## What is expected:
Match the word "masculina". Return each line of the data below where it appears.

## Extracted information:
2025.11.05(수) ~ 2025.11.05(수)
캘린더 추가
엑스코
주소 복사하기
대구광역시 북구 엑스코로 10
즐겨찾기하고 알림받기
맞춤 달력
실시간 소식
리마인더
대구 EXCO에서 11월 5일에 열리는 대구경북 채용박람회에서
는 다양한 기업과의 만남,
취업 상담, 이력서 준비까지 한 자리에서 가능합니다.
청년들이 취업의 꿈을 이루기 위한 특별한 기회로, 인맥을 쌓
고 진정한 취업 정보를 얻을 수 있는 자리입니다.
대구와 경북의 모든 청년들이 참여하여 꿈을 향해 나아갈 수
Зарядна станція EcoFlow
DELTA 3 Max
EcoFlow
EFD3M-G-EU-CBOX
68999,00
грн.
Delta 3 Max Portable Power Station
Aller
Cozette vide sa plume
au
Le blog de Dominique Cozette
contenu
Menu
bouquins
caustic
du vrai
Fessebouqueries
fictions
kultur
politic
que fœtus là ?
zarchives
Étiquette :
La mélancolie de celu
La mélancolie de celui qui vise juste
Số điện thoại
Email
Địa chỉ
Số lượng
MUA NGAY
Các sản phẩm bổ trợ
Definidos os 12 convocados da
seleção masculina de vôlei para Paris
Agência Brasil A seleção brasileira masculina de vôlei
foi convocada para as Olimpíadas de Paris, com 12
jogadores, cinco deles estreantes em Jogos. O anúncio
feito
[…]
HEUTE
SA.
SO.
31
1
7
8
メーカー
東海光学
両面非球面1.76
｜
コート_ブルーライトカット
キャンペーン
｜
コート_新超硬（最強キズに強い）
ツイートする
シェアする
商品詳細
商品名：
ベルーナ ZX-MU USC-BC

## Completed exercise:
seleção masculina de vôlei para Paris
Agência Brasil A seleção brasileira masculina de vôlei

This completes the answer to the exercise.